このような場合、Aさんはどのような罪で玉川警察署に逮捕されるのでしょうか。
(この話は事実を基にしたフィクションです。)
~恐喝罪~
最初に、本件Aさんは脅して金銭を得る目的でVさん宅に無断で侵入しているのでかかる行為には住居侵入罪(刑法130条)が成立すると考えられます。
次にAさんはバットを構えながら返済を迫っているので、このような行為には恐喝罪(刑法249条1項)が成立するように思われます。
今回はどのような場合に恐喝罪が成立するのかを説明していきます。
まず、恐喝罪は以下のような条文で定められています。
刑法249条1項 「人を恐喝して財物を交付させた者は、10年以下の懲役に処する。
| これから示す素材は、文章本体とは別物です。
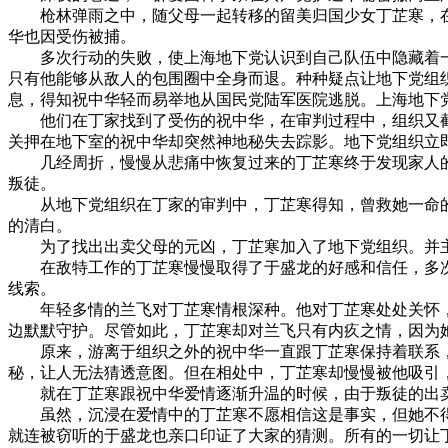
枪林弹雨之中，随父母一起转移的留美归国少女丁芷寒，在
华也因受伤被捕。
多次行动的失败，使上海地下党认识到自己队伍中隐藏着一
只有他能够从敌人的包围圈中全身而退。种种疑点让地下党组
息，得知祝中华轻而易举地从国民党陆军医院逃脱。上海地下
他们在丁家找到了受伤的祝中华，在审判过程中，组织又截
关押在地下室的祝中华却突然神地秘失去踪影。地下党组织立
几经周折，慢慢从悲痛中恢复过来的丁芷寒终于发现家人的
叛徒。
从地下党组织在丁家的审判中，丁芷寒得知，曾救她一命的
的清白。
为了找出出卖父母的元凶，丁芷寒加入了地下党组织。并主
在敌特工作的丁芷寒慢慢取得了于盛龙的好感和信任，多次为
线索。
年轻多情的兰飞对丁芷寒情根深种。他对丁芷寒处处关怀，
边默默守护。尽管如此，丁芷寒却对兰飞只有内疚之情，因为
原来，游离于组织之外的祝中华一直跟丁芷寒保持着联系，
秘，让人无法猜透意图。但在相处中，丁芷寒却慢慢被他吸引
就在丁芷寒跟祝中华爱情逐渐升温的时候，由于叛徒的出卖，
虽然，沉浸在爱情中的丁芷寒不愿相信这是事实，但她不得不
就连被窃听的于盛龙也亲口印证了大家的猜测。所有的一切让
」
簡単に言うと、①「恐喝」をして②「財物を交付させた」場合に恐喝罪が成立するということです。
ただそれだけでなく、恐喝罪は財産に対する罪であるので③相手方に財産上の損害が生じている必要もあると考えられています。
では、本件Aさんは①ないし③の要件を満たすのでしょうか。
①「恐喝」をしたといえるか
この条文における「恐喝」とは相手方の反抗を抑圧するにいたらない程度の暴行・脅迫を手段として財物の交付を要求することをいいます。
そして本件Aさんはバットを構えながら金銭の取り立てを行っているところ、このような行為は「恐喝」にあたると判断される可能性が高いです。
②「財物を交付させた」といえるか
本件でVさんはAさんに100万円を手渡しているところ、Vさんが畏怖して「財物を交付させた」と認められると考えられます。
③財産上の損害が生じているといえるか
本件でAさんはもともと100万円をVさんに貸していたのであり、その返済を受けたに過ぎません。
とするとVさんの全体財産に減少はなく、Vさんには財産上の損害が発生していないとも考えられます。
しかし恐喝罪における財産上の損害とは恐喝行為がなければその財物を交付しなかったという事情がある場合に認められるのが一般的です。
このように考えるとAさんがバットを構えながら「金を返せ。」と叫ばなければVさんは100万円を手渡さなかったといえるので、本件でも財産上の損害が認められると考えられます。
以上より、①ないし③の要件を満たすのでAさんの行為には恐喝罪が成立するとも思われます。
ただ本件でAさんは自身の弁済を得るという自身の正当な権利を行使しているところ、その方法が社会通念上一般に受忍すべきと認められる範囲を超えない限りは正当行為として違法性が阻却されます。
これを本件についてみてみるとAさんは100万円を受け取ったに過ぎないので、そのような行為は正当な権利の範囲内であるとも思われます。
しかしAさんはバットを構えて叫ぶという手段をとっているところ、かかる手段は社会通念上一般に受忍すべき範囲内の方法とはいえないと考えられます。
このように判断されると、Aさんの行為は正当行為にあたらず違法性が阻却されません。
この場合Aさんの行為には恐喝罪が成立します。
~参考条文~
刑法35条 法令又は正当な業務による行為は、罰しない。
刑法130条 正当な理由がないのに、人の住居若しくは人の看守する邸宅、建造物若しくは艦船に侵入し、又は要求を受けたにもかかわらずこれらの場所から退去しなかった者は、3年以下の懲役又は10万円以下の罰金に処する。